## DATA
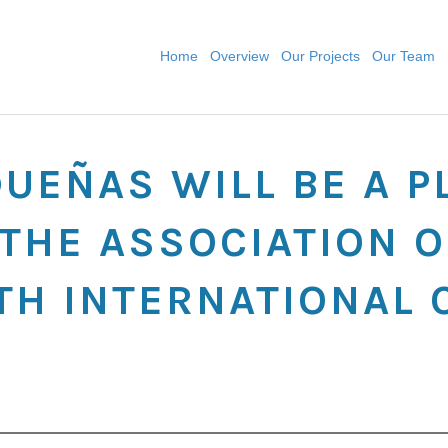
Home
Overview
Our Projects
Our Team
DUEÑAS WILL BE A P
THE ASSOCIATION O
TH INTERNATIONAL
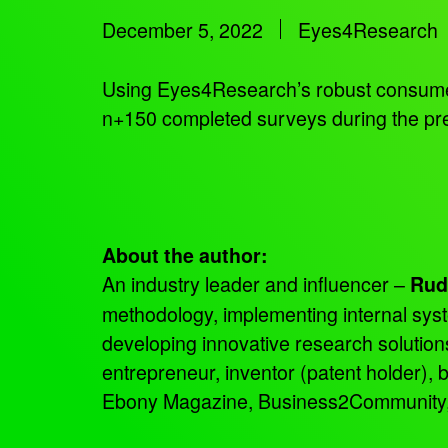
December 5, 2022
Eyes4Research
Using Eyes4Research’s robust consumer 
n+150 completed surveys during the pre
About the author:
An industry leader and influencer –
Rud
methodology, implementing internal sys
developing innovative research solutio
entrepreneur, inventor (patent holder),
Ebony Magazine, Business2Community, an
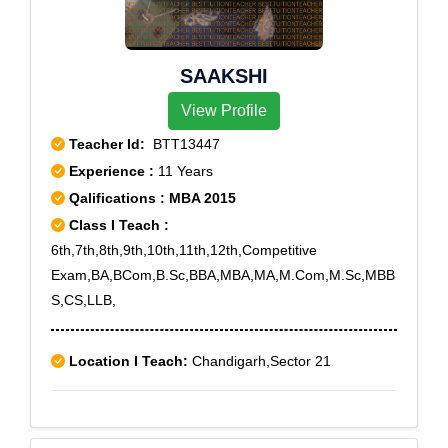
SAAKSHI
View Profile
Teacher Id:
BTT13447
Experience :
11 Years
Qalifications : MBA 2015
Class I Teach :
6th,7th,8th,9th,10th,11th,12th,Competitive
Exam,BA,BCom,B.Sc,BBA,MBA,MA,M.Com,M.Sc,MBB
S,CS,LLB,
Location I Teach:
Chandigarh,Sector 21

---

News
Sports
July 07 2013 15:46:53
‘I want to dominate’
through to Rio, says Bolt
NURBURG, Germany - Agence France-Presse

* * *

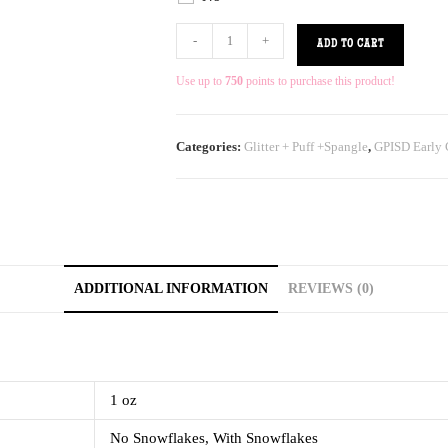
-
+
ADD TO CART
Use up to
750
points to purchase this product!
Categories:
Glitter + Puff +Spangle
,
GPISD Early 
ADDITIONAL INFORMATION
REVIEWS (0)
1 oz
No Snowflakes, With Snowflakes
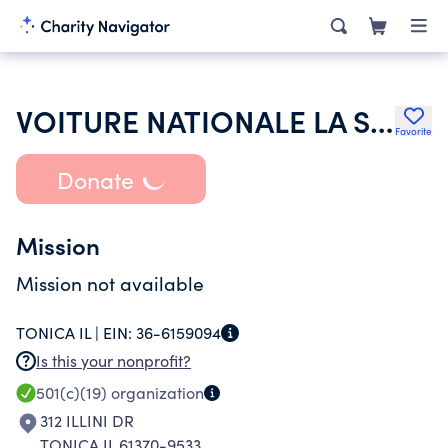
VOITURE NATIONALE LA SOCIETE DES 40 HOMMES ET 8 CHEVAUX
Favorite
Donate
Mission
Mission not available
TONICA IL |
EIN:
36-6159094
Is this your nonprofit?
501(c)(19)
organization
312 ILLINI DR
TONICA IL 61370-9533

## ACTION ITEM
As the answer, set down only the lines from the data above between the one holding "VOITURE NATIONALE LA" and the one holding "TONICA IL 61370-9533", inclusive, exactly as they read.

## EXERCISE SOLUTION
VOITURE NATIONALE LA SOCIETE DES 40 HOMMES ET 8 CHEVAUX
Favorite
Donate
Mission
Mission not available
TONICA IL |
EIN:
36-6159094
Is this your nonprofit?
501(c)(19)
organization
312 ILLINI DR
TONICA IL 61370-9533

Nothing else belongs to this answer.